Un Tribunal au garde-à-vous by Inconnu(e)

Un Tribunal au garde-à-vous by Inconnu(e)

Auteur:Inconnu(e) [Inconnu(e)]
La langue: fra
Format: epub
Publié: 2020-08-04T06:18:42+00:00


CHAPITRE XV

« Vous avez bien travaillé pour Hitler… »

À 21 heures, le lieutenant Mendès France se tient debout face aux juges qui entrent dans la salle d’audience et s’asseyent. Le président Perré avertit le public qu’il ne tolérera pas que se renouvellent les manifestations inadmissibles de l’après-midi. « De telles manifestations sont dignes de réunions publiques, mais ne sont pas de mise dans une France envahie, meurtrie. Elles ne sont pas françaises. Le public doit demeurer parfaitement silencieux, sous peine de sanctions (1). » Puis il donne la parole au commissaire du gouvernement pour que celui-ci prononce son réquisitoire.

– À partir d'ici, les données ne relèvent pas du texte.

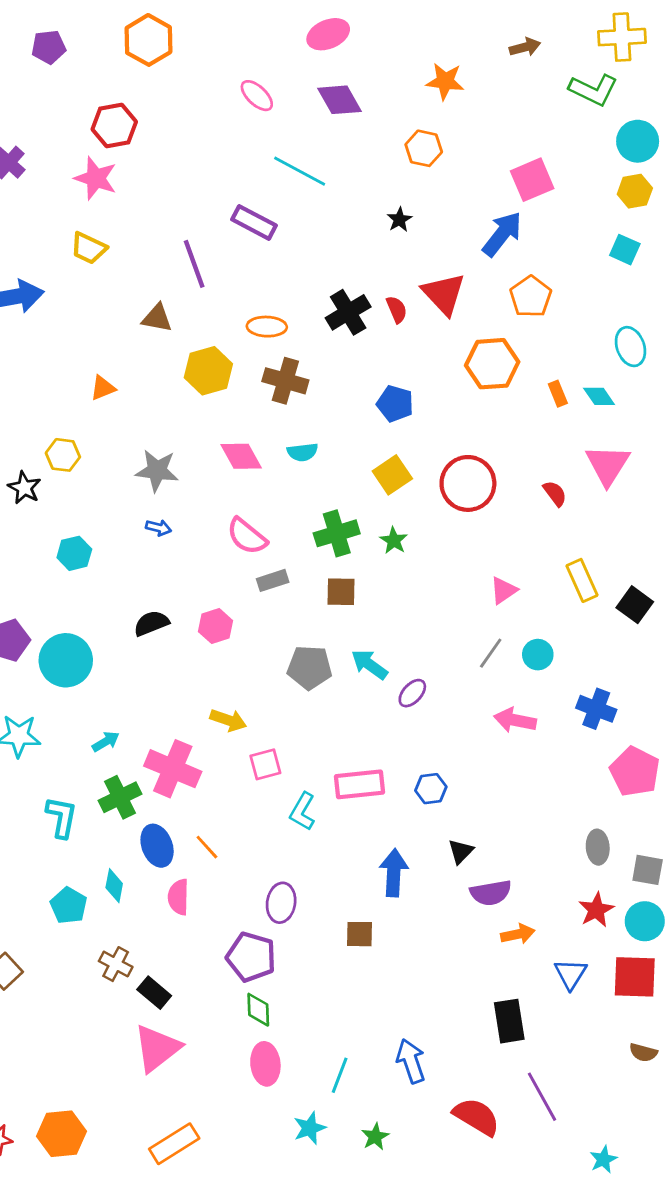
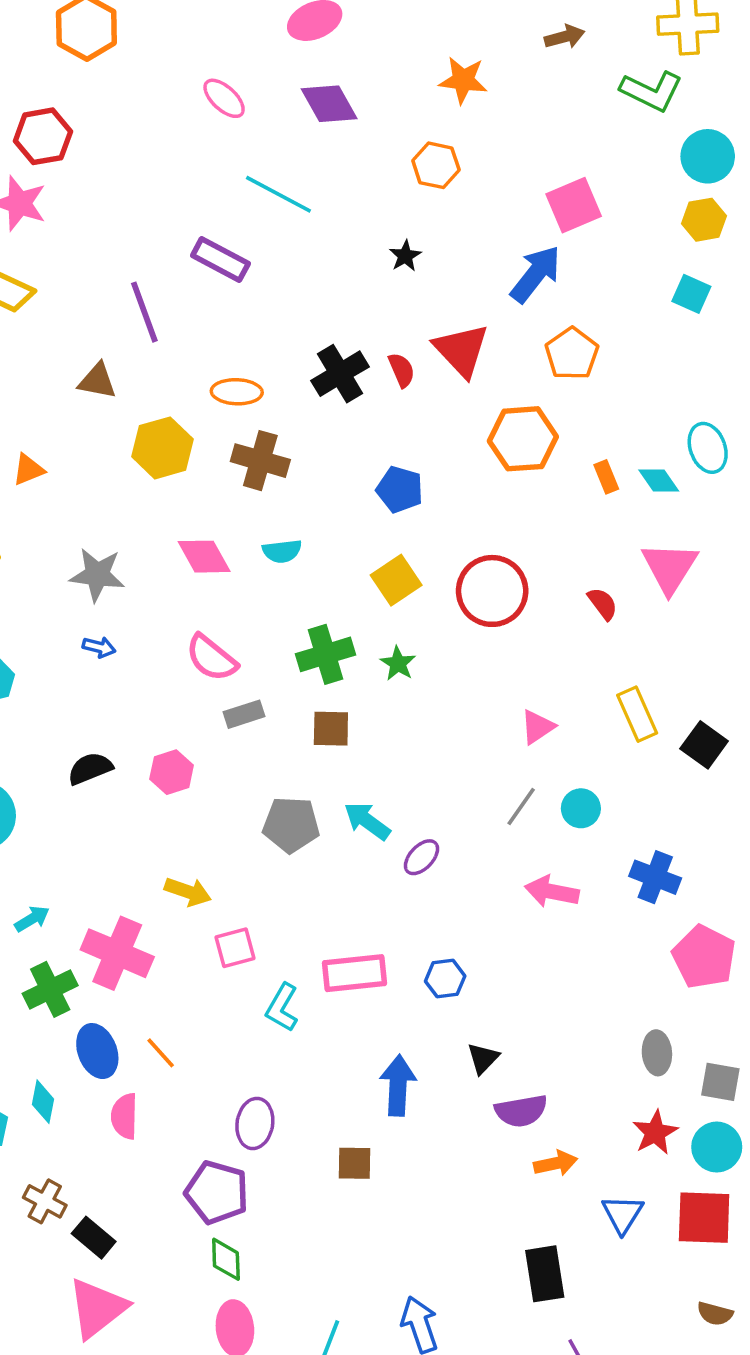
cyan ellipse: (630, 347) -> (708, 448), moved

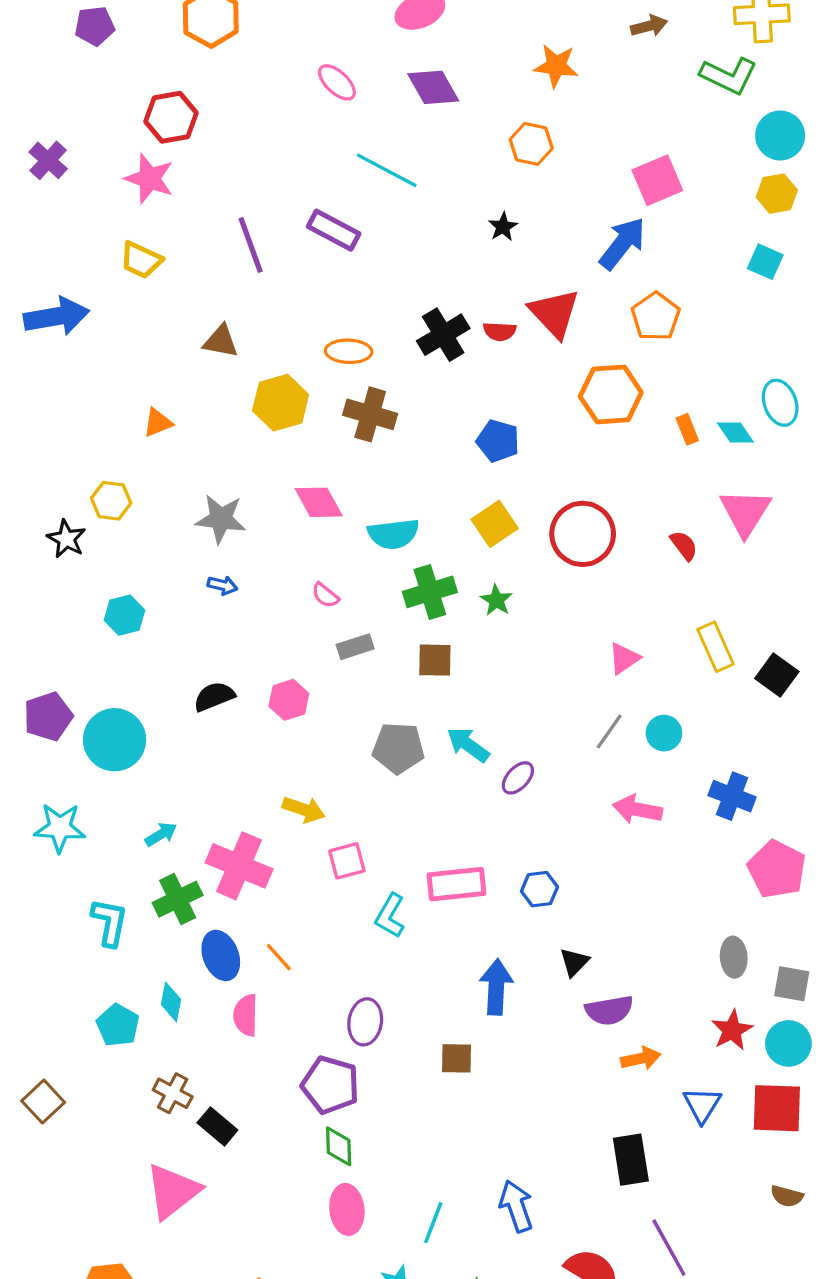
purple line: (144, 312) -> (251, 245), moved
red semicircle: (402, 370) -> (500, 331), turned 116
cyan semicircle: (282, 551) -> (393, 534), moved, size x1.4
pink semicircle: (211, 658) -> (325, 595), size x0.6
pink triangle: (97, 1308) -> (173, 1191), moved

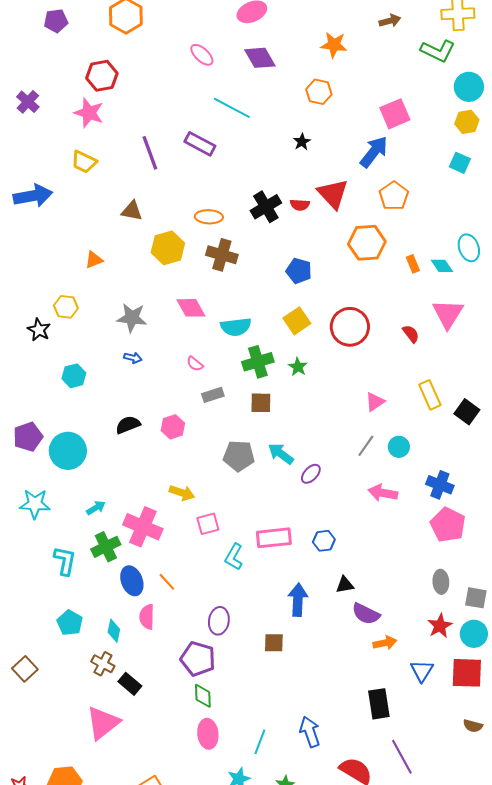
pink pentagon: (777, 869) -> (448, 525), moved
black triangle: (574, 962) -> (345, 585), turned 36
cyan diamond: (171, 1002) -> (114, 631), moved
purple semicircle: (609, 1010) -> (366, 614), turned 36

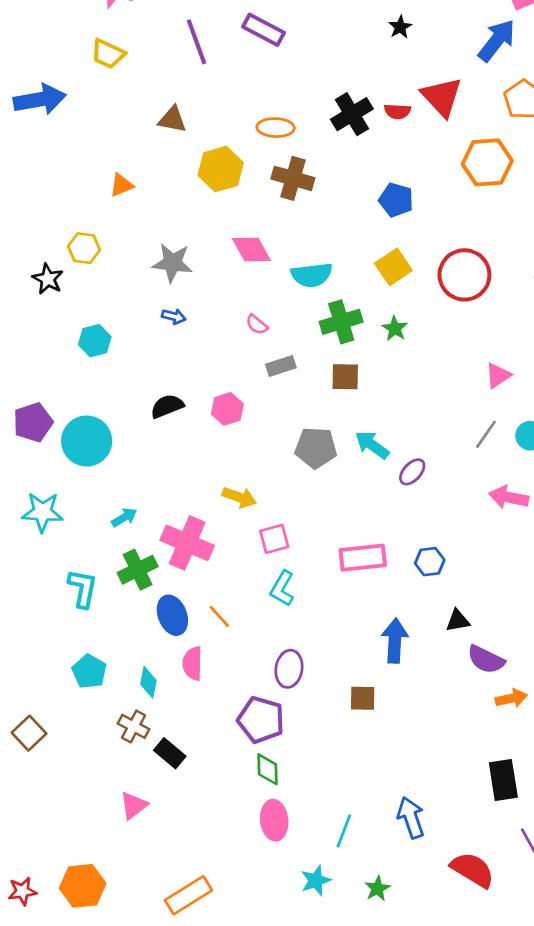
cyan L-shape: (234, 557) -> (282, 588), moved
pink triangle: (103, 723) -> (134, 805), size x0.6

Le colonel Degache, qui lit ses papiers, parlera fort peu de temps : dix minutes à peine. Pour lui, la désertion est évidente. D’une part, le 10 mai, « Mendès France n’a pas répondu à la convocation qui était faite par avis ». Degache précise qu’il ne parle de ce jour-là que « pour mémoire ». Mais cette première absence doit être retenue contre l’accusé « à titre de moralité (2) ». D’autre part, Mendès France a reçu, le 10 juin, l’ordre de se rendre à Bordeaux. Cet ordre était immédiatement exécutoire. « Il y a trente-six motifs, aussi sérieux les uns que les autres, qui faisaient que cet ordre était à exécuter d’extrême urgence. » Ces motifs, le commissaire du gouvernement ne perdra pas son temps à les rappeler. Mendès France a mis neuf jours pour aller de Paris à Bordeaux. Il s’est embarqué sur le Massilia avec sa famille. Son odyssée s’est terminée à Casablanca le 24 juin.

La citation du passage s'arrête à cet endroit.